Gabriel Béland Gabriel Béland
La Presse

« Dans tout ça, depuis des mois, nous sommes flexibles. On l’a été. On n’a jamais bloqué des propositions de changement inutilement », a dit vendredi M. Labeaume en marge d’une conférence de presse.

L’élu, qui porte son projet de tramway à bout de bras depuis mars 2018, n’a pas voulu s’étendre davantage sur l’impasse avec le gouvernement. « On va faire le point à un autre moment », a simplement ajouté le maire.

Le gouvernement du Québec a fait savoir cette semaine qu’il retirait son appui au tracé privilégié par Régis Labeaume. La province veut plutôt proposer son propre tracé pour selon elle mieux desservir les banlieues de la capitale.

« Régis Labeaume n’est ouvert à aucun changement. Ce qu’on a décidé, c’est qu’on va travailler un projet qui, selon nous, répond mieux aux besoins des banlieues de Québec », a lancé jeudi le premier ministre.

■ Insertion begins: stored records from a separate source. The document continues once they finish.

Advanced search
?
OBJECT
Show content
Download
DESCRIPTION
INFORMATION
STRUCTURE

« On va le présenter éventuellement à Régis Labeaume. […] Moi, j’ai confiance qu’il va finir par être ouvert à des changements. »

Le Soleil rapportait vendredi que la Ville de Québec avait bel et bien soumis une version modifiée de son projet au gouvernement en décembre dernier. La proposition a aussitôt été écartée par le gouvernement.

Quel échéancier ?

Des négociations ont eu lieu pendant des mois derrière des portes closes. Le gouvernement était visiblement insatisfait du tracé, qui devait se rendre de Cap-Rouge à Charlesbourg, en passant par le centre-ville de Québec.

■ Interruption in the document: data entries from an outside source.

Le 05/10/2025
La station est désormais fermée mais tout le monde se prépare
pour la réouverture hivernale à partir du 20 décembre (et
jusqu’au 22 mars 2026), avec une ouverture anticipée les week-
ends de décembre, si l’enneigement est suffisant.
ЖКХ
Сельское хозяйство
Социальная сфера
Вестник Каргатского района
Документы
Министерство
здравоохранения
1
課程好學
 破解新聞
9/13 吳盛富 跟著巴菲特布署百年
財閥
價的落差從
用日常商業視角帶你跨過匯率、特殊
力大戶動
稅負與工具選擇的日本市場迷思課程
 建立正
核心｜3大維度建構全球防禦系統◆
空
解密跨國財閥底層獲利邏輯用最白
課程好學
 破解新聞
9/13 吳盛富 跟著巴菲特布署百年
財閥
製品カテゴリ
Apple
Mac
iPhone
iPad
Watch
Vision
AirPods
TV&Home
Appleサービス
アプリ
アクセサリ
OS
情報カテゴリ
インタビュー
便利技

Mais contrairement à la Ville, le gouvernement de la CAQ n’a pas encore fait connaître le tracé qu’il privilégie.

Québec avait promis de financer le projet de 3,3 milliards à hauteur de 1,8 milliard. Ottawa doit avancer 1,2 milliard.

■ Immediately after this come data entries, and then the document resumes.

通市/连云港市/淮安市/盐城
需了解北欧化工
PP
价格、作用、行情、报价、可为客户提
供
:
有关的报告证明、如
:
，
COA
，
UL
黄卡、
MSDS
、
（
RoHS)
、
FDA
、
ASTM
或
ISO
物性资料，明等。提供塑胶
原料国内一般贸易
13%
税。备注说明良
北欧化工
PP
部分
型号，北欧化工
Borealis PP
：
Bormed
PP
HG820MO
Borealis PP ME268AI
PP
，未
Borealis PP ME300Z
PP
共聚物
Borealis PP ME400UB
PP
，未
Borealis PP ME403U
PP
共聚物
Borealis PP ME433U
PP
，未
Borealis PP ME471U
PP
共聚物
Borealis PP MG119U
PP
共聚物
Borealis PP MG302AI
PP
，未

L’impasse entre la Ville et Québec a retardé le projet. Le maire de Québec espérait lancer au plus vite un appel d’offres pour trouver le consortium responsable de construire le nouveau réseau, qui devait être en service d’ici 2026.

Un nouvel échéancier n’a pas encore été présenté par le gouvernement, nouveau promoteur du projet. Mais François Legault a laissé entendre qu’il pourrait de nouveau être soumis à une évaluation du Bureau d’audiences publiques sur l’environnement (BAPE) « s’il y a une grande différence dans le tracé ».